Problem to work on
Lines before the one containing "[Search for...] (984, 28)" in the records below are to be left out; that line and all after it, through the end, are to be retyped exactly.

Working data START

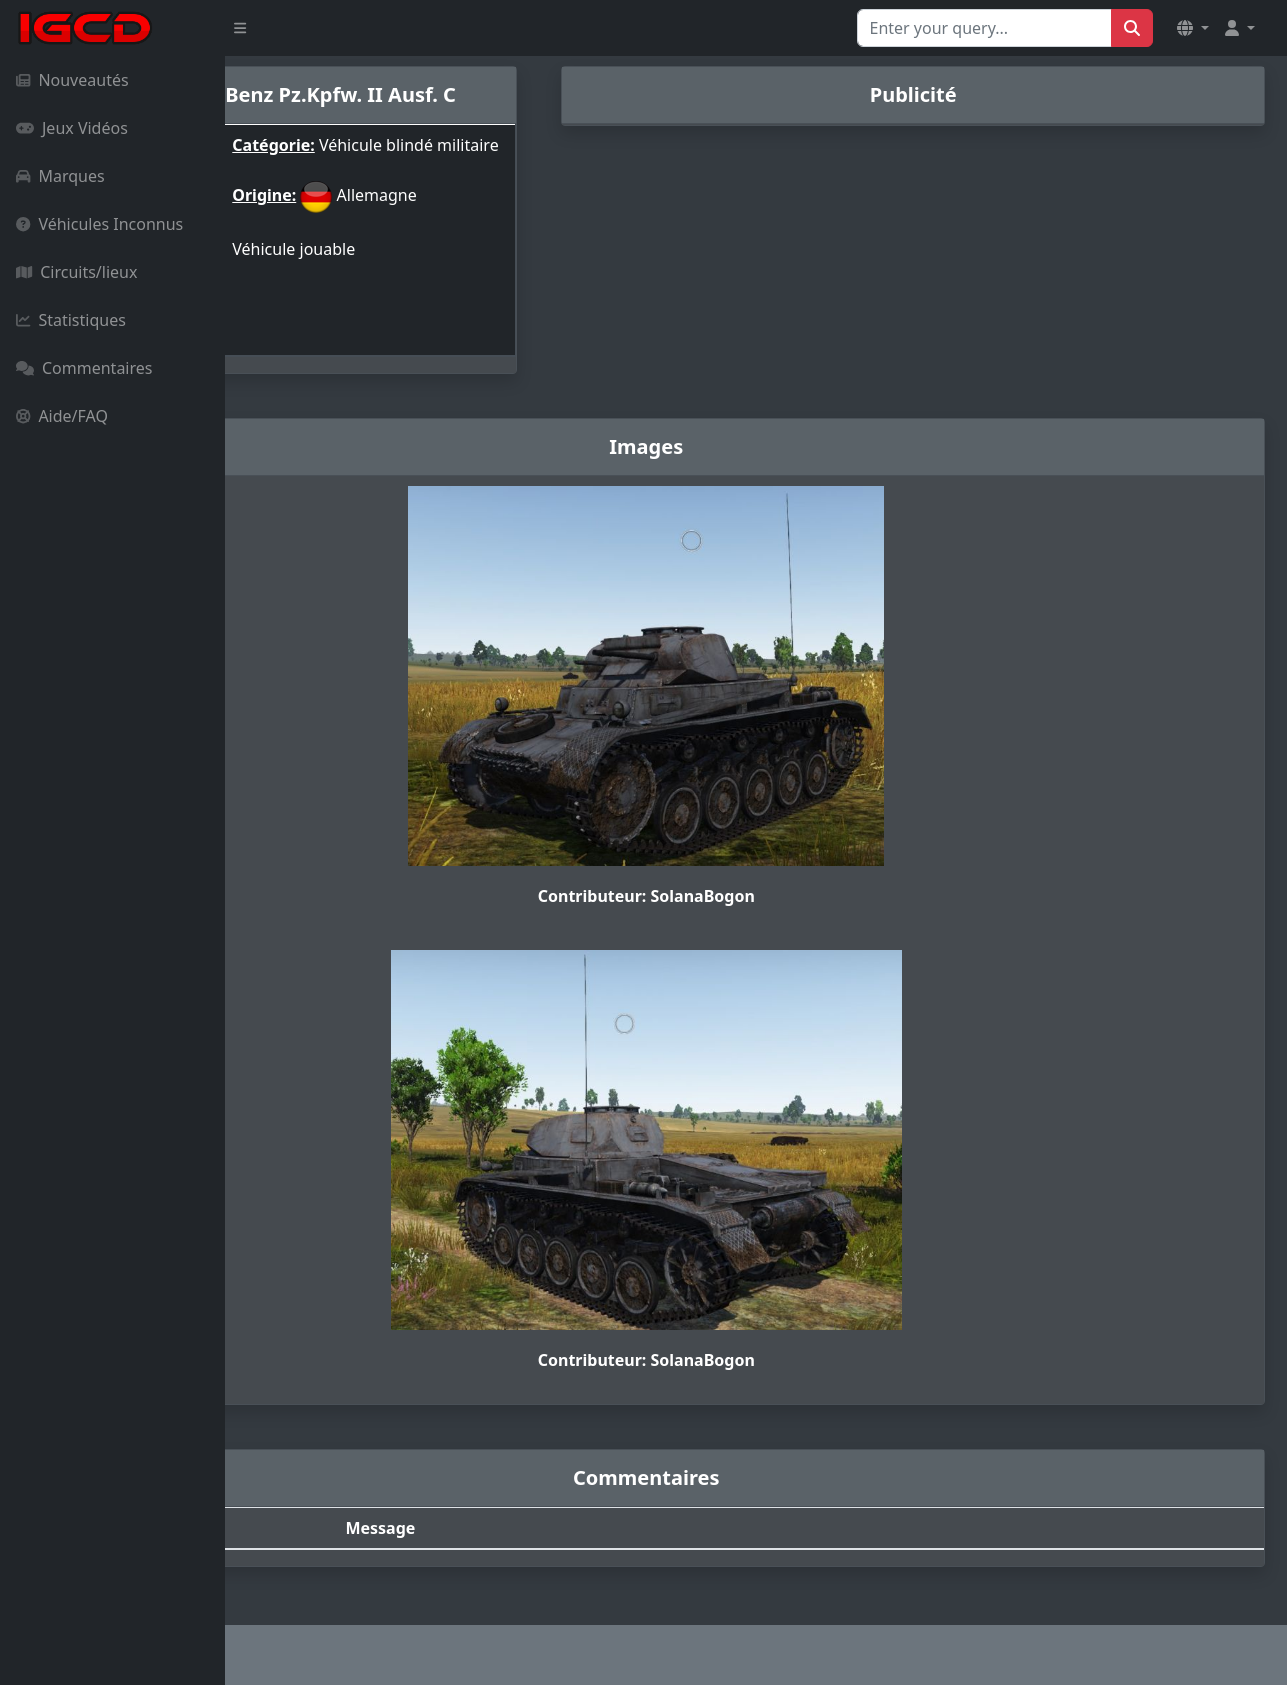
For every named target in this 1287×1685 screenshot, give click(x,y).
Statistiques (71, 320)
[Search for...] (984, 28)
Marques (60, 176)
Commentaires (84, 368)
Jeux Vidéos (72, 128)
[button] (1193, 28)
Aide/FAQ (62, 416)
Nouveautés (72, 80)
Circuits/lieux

Working data END

Answer for this exercise
[Search for...] (984, 28)
Marques (60, 176)
Commentaires (84, 368)
Jeux Vidéos (72, 128)
[button] (1193, 28)
Aide/FAQ (62, 416)
Nouveautés (72, 80)
Circuits/lieux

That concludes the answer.